From: Cong Wang <amwang@redhat.com>
To: Octavian Purdila <opurdila@ixiacom.com>
Cc: David Miller <davem@davemloft.net>,
Linux Kernel Network Developers <netdev@vger.kernel.org>,
Linux Kernel Developers <linux-kernel@vger.kernel.org>,
Neil Horman <nhorman@tuxdriver.com>,
Eric Dumazet <eric.dumazet@gmail.com>
Subject: Re: [net-next PATCH v4 3/3] net: reserve ports for applications using fixed port numbers
Date: Tue, 16 Feb 2010 17:37:04 +0800 [thread overview]
Message-ID: <4B7A6740.1000701@redhat.com> (raw)
In-Reply-To: <1266271241-6293-4-git-send-email-opurdila@ixiacom.com>
Octavian Purdila wrote:
> This patch introduces /proc/sys/net/ipv4/ip_local_reserved_ports
> (bitmap type) which allows users to reserve ports for third-party
> applications.
>
> The reserved ports will not be used by automatic port assignments
> (e.g. when calling connect() or bind() with port number 0). Explicit
> port allocation behavior is unchanged.
>
> Signed-off-by: Octavian Purdila <opurdila@ixiacom.com>
> Signed-off-by: WANG Cong <amwang@redhat.com>
> Cc: Neil Horman <nhorman@tuxdriver.com>
> Cc: Eric Dumazet <eric.dumazet@gmail.com>
> ---
> Documentation/networking/ip-sysctl.txt | 12 ++++++++++++
> drivers/infiniband/core/cma.c | 7 ++++++-
> include/net/ip.h | 6 ++++++
> net/ipv4/af_inet.c | 8 +++++++-
> net/ipv4/inet_connection_sock.c | 6 ++++++
> net/ipv4/inet_hashtables.c | 2 ++
> net/ipv4/sysctl_net_ipv4.c | 17 +++++++++++++++++
> net/ipv4/udp.c | 3 ++-
> net/sctp/socket.c | 2 ++
> 9 files changed, 60 insertions(+), 3 deletions(-)
>
> diff --git a/Documentation/networking/ip-sysctl.txt b/Documentation/networking/ip-sysctl.txt
> index 2dc7a1d..23be7a4 100644
> --- a/Documentation/networking/ip-sysctl.txt
> +++ b/Documentation/networking/ip-sysctl.txt
> @@ -564,6 +564,18 @@ ip_local_port_range - 2 INTEGERS
> (i.e. by default) range 1024-4999 is enough to issue up to
> 2000 connections per second to systems supporting timestamps.
>
> +ip_local_reserved_ports - BITMAP of 65536 ports
> + Specify the ports which are reserved for known third-party
> + applications.
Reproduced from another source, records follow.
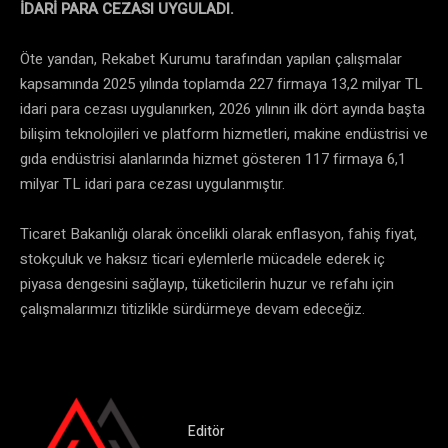
İDARİ PARA CEZASI UYGULADI.
Öte yandan, Rekabet Kurumu tarafından yapılan çalışmalar
kapsamında 2025 yılında toplamda 227 firmaya 13,2 milyar TL
idari para cezası uygulanırken, 2026 yılının ilk dört ayında başta
bilişim teknolojileri ve platform hizmetleri, makine endüstrisi ve
gıda endüstrisi alanlarında hizmet gösteren 117 firmaya 6,1
milyar TL idari para cezası uygulanmıştır.
Ticaret Bakanlığı olarak öncelikli olarak enflasyon, fahiş fiyat,
stokçuluk ve haksız ticari eylemlerle mücadele ederek iç
piyasa dengesini sağlayıp, tüketicilerin huzur ve refahı için
çalışmalarımızı titizlikle sürdürmeye devam edeceğiz.
Editör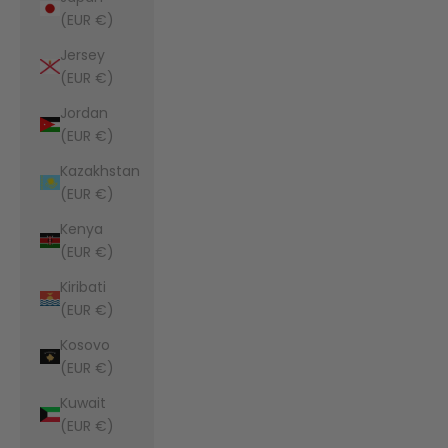
(EUR €)
Jersey
(EUR €)
Jordan
(EUR €)
Kazakhstan
(EUR €)
Kenya
(EUR €)
Kiribati
(EUR €)
Kosovo
(EUR €)
Kuwait
(EUR €)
These ports will not be used by automatic port assignments
> + (e.g. when calling connect() or bind() with port number 0). Explicit
> + port allocation behavior is unchanged.
> +
> + Reserving ports is done by writing positive numbers in this proc entry,
> + clearing them is done by writing negative numbers (e.g. 8080 reserves
> + port number, -8080 makes it available for automatic assignment again).
> +
> + Default: Empty
> +
> ip_nonlocal_bind - BOOLEAN
> If set, allows processes to bind() to non-local IP addresses,
> which can be quite useful - but may break some applications.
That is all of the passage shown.